Ever since literature started imagining the sex lives of ordinary people, readers have been flocking to stories that portray couples working out the nuts and bolts of day-to-day romance. Take the confused Bruce, half of the couple in the new road-trip novel Write Across Canada, who claims, after making it all the way to Edmonton from St. John’s in a GMC pickup, “I need a story. I need a story real bad.”
If his lover, Olivia, won’t give him one, he’ll find someone who will explain all this to him, even if that means shifting gears and heading north to Whitehorse. When the freeze-outs between the couple stall the narrative (which is most of the time), the changing landscape moves things along. This twosome couldn’t have picked a better place than Canada to turn over their reasons for staying together.
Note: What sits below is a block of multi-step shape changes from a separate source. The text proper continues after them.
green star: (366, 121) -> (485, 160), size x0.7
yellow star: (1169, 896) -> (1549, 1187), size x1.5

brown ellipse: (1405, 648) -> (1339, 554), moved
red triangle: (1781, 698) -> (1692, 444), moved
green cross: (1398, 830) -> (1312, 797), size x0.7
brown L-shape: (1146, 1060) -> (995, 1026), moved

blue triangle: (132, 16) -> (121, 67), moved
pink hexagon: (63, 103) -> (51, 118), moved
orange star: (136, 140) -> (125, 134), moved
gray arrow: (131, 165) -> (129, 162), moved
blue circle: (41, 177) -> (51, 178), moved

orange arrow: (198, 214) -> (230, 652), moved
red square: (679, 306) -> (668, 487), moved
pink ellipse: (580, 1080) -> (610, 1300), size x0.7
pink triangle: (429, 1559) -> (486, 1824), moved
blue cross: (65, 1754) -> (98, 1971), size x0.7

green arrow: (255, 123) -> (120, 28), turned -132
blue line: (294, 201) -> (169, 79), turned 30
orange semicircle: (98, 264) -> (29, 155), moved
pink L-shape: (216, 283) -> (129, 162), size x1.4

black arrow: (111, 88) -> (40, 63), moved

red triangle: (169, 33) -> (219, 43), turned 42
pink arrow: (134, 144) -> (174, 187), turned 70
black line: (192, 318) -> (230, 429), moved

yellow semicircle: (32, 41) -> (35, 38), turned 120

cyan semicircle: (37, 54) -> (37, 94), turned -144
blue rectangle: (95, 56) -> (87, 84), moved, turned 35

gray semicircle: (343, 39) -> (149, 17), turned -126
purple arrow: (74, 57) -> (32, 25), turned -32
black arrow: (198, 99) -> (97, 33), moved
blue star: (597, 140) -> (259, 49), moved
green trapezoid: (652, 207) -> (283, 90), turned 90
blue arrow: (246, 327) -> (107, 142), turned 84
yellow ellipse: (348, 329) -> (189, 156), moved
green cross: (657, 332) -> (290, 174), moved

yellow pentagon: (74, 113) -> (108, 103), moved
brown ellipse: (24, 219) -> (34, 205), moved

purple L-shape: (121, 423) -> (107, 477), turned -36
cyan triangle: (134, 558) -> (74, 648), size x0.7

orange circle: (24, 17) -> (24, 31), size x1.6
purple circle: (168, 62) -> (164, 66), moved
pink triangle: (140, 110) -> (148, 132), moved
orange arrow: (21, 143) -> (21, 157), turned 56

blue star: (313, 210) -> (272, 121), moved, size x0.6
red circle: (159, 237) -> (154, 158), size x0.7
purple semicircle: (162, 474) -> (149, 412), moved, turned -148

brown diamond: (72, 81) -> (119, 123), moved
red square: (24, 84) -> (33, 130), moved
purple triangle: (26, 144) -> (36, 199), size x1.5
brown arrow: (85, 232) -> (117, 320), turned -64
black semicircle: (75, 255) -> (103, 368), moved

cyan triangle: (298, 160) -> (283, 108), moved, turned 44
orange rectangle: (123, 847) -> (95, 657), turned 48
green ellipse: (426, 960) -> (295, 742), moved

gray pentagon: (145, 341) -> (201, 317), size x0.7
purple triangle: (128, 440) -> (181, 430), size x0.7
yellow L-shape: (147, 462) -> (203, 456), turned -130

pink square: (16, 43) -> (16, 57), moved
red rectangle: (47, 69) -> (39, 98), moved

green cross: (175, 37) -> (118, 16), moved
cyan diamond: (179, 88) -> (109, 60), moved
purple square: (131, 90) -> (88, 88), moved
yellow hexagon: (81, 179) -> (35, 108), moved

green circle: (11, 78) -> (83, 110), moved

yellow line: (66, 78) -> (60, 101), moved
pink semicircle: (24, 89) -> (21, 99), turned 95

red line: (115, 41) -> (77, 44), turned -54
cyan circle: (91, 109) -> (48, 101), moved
That was the idea when the organizers of the 2004 Ottawa International Writers Festival decided to commission a national road novel. Each chosen writer was given 48 hours and a 600-word maximum to write about the fictional lovers as they pass through their local community. The participants knew that if the couple’s love didn’t survive, they at least had to find ways to “keep [the] land alive.” In keeping with many of the CanLit clichés sent up throughout the novel, the persistent smell of skunk and citronella and the noisy chewing of the industrious beaver follow the couple through every province, even after they’re well past water.
Originality blossoms, however, in the towns and cities. Donna Morrissey’s Halifax – specifically the Public Gardens – is Bruce’s idea of a Victorian masterpiece, the perfect spot for a man in love: ornate, rare, and exotic. Uma Parameswaran’s Winnipeg is no place, though, for a moony guy or his lazy poet girlfriend; it’s an ethnic jamboree overrun by creative souls who work hard at their art and live year-round in little houses by the lake. Kingston, Ontario, by Helen Humphreys, is just odd. Here ex-cons zip around on 10-speeds past heavy cannons pointed at America.
Sheila Heti’s description of Toronto is almost worth the price of the book: the only hope in this glassy metropolis is its homeless, who go around begging for Canadian literature, loading up their wheelbarrows with novels and anthologies while the Bay Street and College crowd rush by pretending not to notice.